▶ **What is required**: With nothing added or dropped, copy the data that follows exactly.

▶ **Extracted data**:
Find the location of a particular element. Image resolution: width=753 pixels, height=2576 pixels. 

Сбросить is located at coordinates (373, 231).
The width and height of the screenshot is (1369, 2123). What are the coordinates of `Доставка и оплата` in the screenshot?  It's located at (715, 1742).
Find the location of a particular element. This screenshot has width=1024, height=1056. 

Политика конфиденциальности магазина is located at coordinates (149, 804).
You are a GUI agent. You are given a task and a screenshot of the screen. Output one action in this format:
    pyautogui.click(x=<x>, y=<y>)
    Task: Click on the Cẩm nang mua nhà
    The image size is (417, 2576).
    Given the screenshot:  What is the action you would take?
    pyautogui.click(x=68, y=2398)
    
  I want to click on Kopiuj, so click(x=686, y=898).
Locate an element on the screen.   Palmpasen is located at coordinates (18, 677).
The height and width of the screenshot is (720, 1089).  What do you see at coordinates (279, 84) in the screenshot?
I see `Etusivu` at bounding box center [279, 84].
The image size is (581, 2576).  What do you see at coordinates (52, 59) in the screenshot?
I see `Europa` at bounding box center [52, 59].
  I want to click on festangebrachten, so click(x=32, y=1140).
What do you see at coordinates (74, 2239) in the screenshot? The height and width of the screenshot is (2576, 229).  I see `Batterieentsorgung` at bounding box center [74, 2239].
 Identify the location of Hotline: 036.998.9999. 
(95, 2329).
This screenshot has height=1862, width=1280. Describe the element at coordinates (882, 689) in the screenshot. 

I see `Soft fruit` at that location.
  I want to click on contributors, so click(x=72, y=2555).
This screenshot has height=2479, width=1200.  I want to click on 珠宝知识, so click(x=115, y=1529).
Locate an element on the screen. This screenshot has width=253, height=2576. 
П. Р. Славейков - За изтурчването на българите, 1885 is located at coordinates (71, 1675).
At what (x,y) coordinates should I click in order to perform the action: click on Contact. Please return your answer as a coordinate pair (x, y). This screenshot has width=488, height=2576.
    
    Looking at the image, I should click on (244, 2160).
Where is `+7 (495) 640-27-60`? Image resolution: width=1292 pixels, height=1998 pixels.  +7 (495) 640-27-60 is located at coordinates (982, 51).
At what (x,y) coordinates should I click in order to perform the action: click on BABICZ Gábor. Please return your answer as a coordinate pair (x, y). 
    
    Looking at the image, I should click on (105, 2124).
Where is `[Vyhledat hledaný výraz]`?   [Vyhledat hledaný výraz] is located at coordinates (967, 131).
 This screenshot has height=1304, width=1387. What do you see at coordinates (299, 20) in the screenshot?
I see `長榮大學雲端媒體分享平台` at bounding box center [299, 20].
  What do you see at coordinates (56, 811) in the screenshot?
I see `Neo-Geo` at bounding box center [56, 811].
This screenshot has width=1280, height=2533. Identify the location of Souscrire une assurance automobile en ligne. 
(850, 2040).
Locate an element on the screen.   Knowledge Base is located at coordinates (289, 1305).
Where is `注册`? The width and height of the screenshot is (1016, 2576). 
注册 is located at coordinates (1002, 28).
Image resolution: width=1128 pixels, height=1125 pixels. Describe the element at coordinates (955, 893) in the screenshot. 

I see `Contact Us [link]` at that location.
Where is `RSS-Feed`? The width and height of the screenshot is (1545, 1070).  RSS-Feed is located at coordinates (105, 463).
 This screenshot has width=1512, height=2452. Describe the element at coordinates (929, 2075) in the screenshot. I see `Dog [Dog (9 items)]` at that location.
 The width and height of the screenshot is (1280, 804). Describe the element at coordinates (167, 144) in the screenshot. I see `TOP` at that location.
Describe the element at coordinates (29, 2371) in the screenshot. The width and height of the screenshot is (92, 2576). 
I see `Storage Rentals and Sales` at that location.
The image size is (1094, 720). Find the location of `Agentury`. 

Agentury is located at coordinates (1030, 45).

▶ **Result of the task**:
Find the location of a particular element. Image resolution: width=753 pixels, height=2576 pixels. 

Сбросить is located at coordinates (373, 231).
The width and height of the screenshot is (1369, 2123). What are the coordinates of `Доставка и оплата` in the screenshot?  It's located at (715, 1742).
Find the location of a particular element. This screenshot has width=1024, height=1056. 

Политика конфиденциальности магазина is located at coordinates (149, 804).
You are a GUI agent. You are given a task and a screenshot of the screen. Output one action in this format:
    pyautogui.click(x=<x>, y=<y>)
    Task: Click on the Cẩm nang mua nhà
    The image size is (417, 2576).
    Given the screenshot:  What is the action you would take?
    pyautogui.click(x=68, y=2398)
    
  I want to click on Kopiuj, so click(x=686, y=898).
Locate an element on the screen.   Palmpasen is located at coordinates (18, 677).
The height and width of the screenshot is (720, 1089).  What do you see at coordinates (279, 84) in the screenshot?
I see `Etusivu` at bounding box center [279, 84].
The image size is (581, 2576).  What do you see at coordinates (52, 59) in the screenshot?
I see `Europa` at bounding box center [52, 59].
  I want to click on festangebrachten, so click(x=32, y=1140).
What do you see at coordinates (74, 2239) in the screenshot? The height and width of the screenshot is (2576, 229).  I see `Batterieentsorgung` at bounding box center [74, 2239].
 Identify the location of Hotline: 036.998.9999. 
(95, 2329).
This screenshot has height=1862, width=1280. Describe the element at coordinates (882, 689) in the screenshot. 

I see `Soft fruit` at that location.
  I want to click on contributors, so click(x=72, y=2555).
This screenshot has height=2479, width=1200.  I want to click on 珠宝知识, so click(x=115, y=1529).
Locate an element on the screen. This screenshot has width=253, height=2576. 
П. Р. Славейков - За изтурчването на българите, 1885 is located at coordinates (71, 1675).
At what (x,y) coordinates should I click in order to perform the action: click on Contact. Please return your answer as a coordinate pair (x, y). This screenshot has width=488, height=2576.
    
    Looking at the image, I should click on (244, 2160).
Where is `+7 (495) 640-27-60`? Image resolution: width=1292 pixels, height=1998 pixels.  +7 (495) 640-27-60 is located at coordinates (982, 51).
At what (x,y) coordinates should I click in order to perform the action: click on BABICZ Gábor. Please return your answer as a coordinate pair (x, y). 
    
    Looking at the image, I should click on (105, 2124).
Where is `[Vyhledat hledaný výraz]`?   [Vyhledat hledaný výraz] is located at coordinates (967, 131).
 This screenshot has height=1304, width=1387. What do you see at coordinates (299, 20) in the screenshot?
I see `長榮大學雲端媒體分享平台` at bounding box center [299, 20].
  What do you see at coordinates (56, 811) in the screenshot?
I see `Neo-Geo` at bounding box center [56, 811].
This screenshot has width=1280, height=2533. Identify the location of Souscrire une assurance automobile en ligne. 
(850, 2040).
Locate an element on the screen.   Knowledge Base is located at coordinates (289, 1305).
Where is `注册`? The width and height of the screenshot is (1016, 2576). 
注册 is located at coordinates (1002, 28).
Image resolution: width=1128 pixels, height=1125 pixels. Describe the element at coordinates (955, 893) in the screenshot. 

I see `Contact Us [link]` at that location.
Where is `RSS-Feed`? The width and height of the screenshot is (1545, 1070).  RSS-Feed is located at coordinates (105, 463).
 This screenshot has width=1512, height=2452. Describe the element at coordinates (929, 2075) in the screenshot. I see `Dog [Dog (9 items)]` at that location.
 The width and height of the screenshot is (1280, 804). Describe the element at coordinates (167, 144) in the screenshot. I see `TOP` at that location.
Describe the element at coordinates (29, 2371) in the screenshot. The width and height of the screenshot is (92, 2576). 
I see `Storage Rentals and Sales` at that location.
The image size is (1094, 720). Find the location of `Agentury`. 

Agentury is located at coordinates (1030, 45).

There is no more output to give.